The world Gold Council commissions studies on the gold market. It takes into account the economical, demographic, political and social trends and the impact on the gold market and in their report Gold 2048: The Next thirty-years for gold. It identified macro and micro trends that will have implication on gold in the next coming years.

The WGC made the following observations:

The growth of the Middle class

According to the WGC report, the biggest driver for the price of gold in emerging markets like China is the growing number of middle class citizens with more disposable incomes. India, which as been the world’s biggest consumer of gold is expected to be the quickest growing market especially if it succeeds in pulling off its political and economic reforms. The middle class in India is expected to grow from 19% to 73%. This not only means that India will be buying more gold but also that it will have a bigger purchasing power in the world. Gold dealers in this regard are becoming more important than ever in India for the buying and selling of Indian jewellery.

China is also expected to see a rapid growth in its middle class. However, unlike India China might face more demographic headwinds. These will include its aging population which will affect the economic growth even as the middle class keeps growing.

Mined gold is become less every year which means that the gold mined might not be enough to satisfy the demand for gold.

Supply and demand dynamics

Most of the gold mined is used in making jewellery and investments grade bullion in the form of coins or bars. Gold has other applications like industrial, health care, dentistry and space technology. Gold is popular because of its corrosion resistance and high conductivity. Some technological trends that will push the demand for gold include:

The field of IOT has been growing and is expected to lead the evolution of electronics used in consumer goods.

Shifting from petrol fuel to electricity in the automobile industry might require the extensive use of gold. Electric and hybrid cars require high-end technology that uses a lot of gold and as time moves on and more people switch to electric cars.

Gold is continuously being used in the medical field. There is a whole range of gold compounds being researched for medical applications and some that are already being used in the treatment of certain medical conditions like arthritis.

The solar panel industry which uses gold as a component is also booming which adds to the growing demand for gold.

The demand for gold as an investment vehicle is also getting bigger as more people become aware of the benefits of having gold as a hedge in times of turmoil.

With all that said, the demand might be growing but the supply is dwindling because of low gold discoveries rising costs of mining and the unstable prices of gold. The cost of mining has increased by 10% over the last decade and it has impacted the price of gold. People who bought gold a decade or two ago are seeing incredible returns on the investment. As supply from mining continues to dwindle, the price of gold continues to rise and more gold dealers are seeing a rise in the number of people cashing in on their investment.

An uncertain Future

In the next 30 years, the investment landscape is expected to change radically. The global economy is changing. The number of working age populations is shrinking. Wages aren’t rising and the low inflation era is expected to end. As artificial technology improves. It will displace a lot of workers, affect employment numbers and elevate social and political tensions were are already experiencing thus making the markets more volatile. The dynamics of global economic powers are also shifting. The bottom line is that we might see financial and political uncertainty rising. We are already in the throes of Brexit and a trade war between the U.S and China, two superpowers that have a profound impact on the gold market. Countries and their central banks seem to be bracing themselves by increasing their gold reserves which should tell the ordinary investor that tough times are up ahead.

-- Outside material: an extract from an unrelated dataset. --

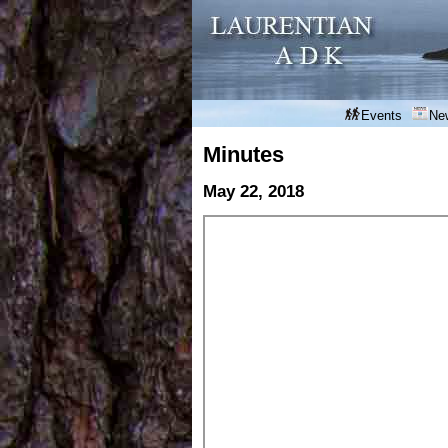
Events
Ne
Minutes
May 22, 2018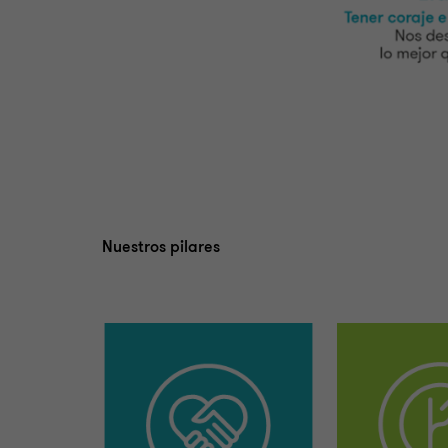
Nuestros pilares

 We have been in crisis before and gold has prevailed as a store of value when currencies failed. It’s value has never reached zero and because it is not linked to the stock market, gold has come out of several recessions smelling like roses. Gold has been good especially for the buy-and-hold investors but the best thins about the yellow metal is that the entry points don’t have to be high. You don’t need to own gold bullion worth thousands. Like that of India you own gold jewellery which you can also wear. Having gold jewellery in your home is ultimately better than hording paper money under your mattress. Having gold. Any kind of gold means that you can get cash for your gold whenever you need it.